The Niagara system shows everything from the system meters on campus and monthly use totals, to which fans are currently operational in certain buildings. This complex and customized system allows Chavez to monitor and analyze energy use on campus - and to be quickly alerted when something is awry.

Niagara is also helpful for maintenance and troubleshooting, giving the technicians who are dispatched on work orders a better idea of what the problem might be before they every arrive at the work site.

"This is a very empowering tool because we technically have the muscle to force shutdown things if we see something on the end-user side that is not-so-desirable from an energy standpoint, and we can manually turn these things off," Chavez said.

A good example of undesirable use is heating or cooling an empty building on weekends or over the holidays, which is simply a waste of energy and money. Another example is when buildings are cooled below the NMSU campus temperature set point standard of 76 degrees when occupied or 85 degrees when unoccupied. While some facilities are granted exceptions because of unique requirements because of the mission of the facility, the rest of campus is asked each year to adhere to the policy.

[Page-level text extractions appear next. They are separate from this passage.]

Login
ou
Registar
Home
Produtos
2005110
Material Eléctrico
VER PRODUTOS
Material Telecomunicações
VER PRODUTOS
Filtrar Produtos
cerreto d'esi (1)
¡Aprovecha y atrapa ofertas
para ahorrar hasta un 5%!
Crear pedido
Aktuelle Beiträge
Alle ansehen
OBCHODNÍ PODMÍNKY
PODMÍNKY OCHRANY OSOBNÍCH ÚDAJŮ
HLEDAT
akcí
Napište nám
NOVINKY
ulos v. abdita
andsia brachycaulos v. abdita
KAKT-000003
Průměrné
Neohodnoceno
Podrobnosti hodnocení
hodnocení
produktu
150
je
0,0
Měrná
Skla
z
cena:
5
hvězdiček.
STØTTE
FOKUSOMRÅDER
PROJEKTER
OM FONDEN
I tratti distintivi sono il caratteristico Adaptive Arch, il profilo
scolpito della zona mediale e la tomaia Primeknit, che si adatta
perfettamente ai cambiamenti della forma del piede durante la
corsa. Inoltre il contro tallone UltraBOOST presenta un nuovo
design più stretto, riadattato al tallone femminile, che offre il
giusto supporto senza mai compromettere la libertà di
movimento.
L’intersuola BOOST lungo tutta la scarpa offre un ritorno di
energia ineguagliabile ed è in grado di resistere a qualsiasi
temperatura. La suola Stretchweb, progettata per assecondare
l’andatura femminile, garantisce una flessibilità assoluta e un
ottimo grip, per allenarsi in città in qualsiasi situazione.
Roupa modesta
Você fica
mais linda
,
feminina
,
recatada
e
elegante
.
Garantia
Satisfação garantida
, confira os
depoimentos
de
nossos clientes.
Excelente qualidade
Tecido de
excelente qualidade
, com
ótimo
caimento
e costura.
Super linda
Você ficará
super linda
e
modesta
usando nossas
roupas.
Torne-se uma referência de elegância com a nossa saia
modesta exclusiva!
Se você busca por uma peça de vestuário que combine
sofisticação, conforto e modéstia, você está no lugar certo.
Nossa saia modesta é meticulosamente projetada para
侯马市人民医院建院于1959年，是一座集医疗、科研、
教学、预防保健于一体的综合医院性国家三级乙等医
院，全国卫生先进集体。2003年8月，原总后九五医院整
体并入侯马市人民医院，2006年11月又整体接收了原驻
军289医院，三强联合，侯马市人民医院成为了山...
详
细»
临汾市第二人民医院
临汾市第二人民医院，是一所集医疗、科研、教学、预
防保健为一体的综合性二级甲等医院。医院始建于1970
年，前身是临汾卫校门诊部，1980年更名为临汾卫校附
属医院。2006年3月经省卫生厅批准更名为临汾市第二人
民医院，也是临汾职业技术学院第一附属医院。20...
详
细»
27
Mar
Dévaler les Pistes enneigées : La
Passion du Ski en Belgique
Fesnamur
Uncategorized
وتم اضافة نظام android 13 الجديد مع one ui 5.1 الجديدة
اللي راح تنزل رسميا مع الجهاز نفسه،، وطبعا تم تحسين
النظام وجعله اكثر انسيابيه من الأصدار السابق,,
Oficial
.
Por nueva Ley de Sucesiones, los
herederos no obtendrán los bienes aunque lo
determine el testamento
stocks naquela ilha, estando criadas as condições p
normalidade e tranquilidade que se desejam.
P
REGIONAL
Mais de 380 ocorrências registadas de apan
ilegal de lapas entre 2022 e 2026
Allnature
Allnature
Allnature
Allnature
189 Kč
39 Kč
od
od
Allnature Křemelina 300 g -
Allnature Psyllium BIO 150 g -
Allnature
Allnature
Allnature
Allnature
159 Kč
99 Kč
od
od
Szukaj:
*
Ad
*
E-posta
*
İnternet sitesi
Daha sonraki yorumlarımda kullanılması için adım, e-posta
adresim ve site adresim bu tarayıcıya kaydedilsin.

However, Chavez does not have control over the temperatures in all buildings on campus, most notably, residence halls and housing units, as those are dwellings, not office, classroom or laboratory space, and the residents control their own temperature set points.

There are approximately 60 buildings on campus with some form of digital controls in place, but 28 of those still that have yet to be retrofitted with controls to the individual room level, allowing more detailed management of those systems through Niagara. Part of Chavez's job is to identify buildings for retrofits, then follow through with the projects as funding becomes available for the work.

"It's all about the energy. It's no secret that, even in the household, you start becoming very aware of the utility bills, the increasing cost and the environmental awareness," Chavez said. "It really is a huge driving factor now, the utilities, and needing the technology to really optimize [efficiency] and just not have a lot of waste."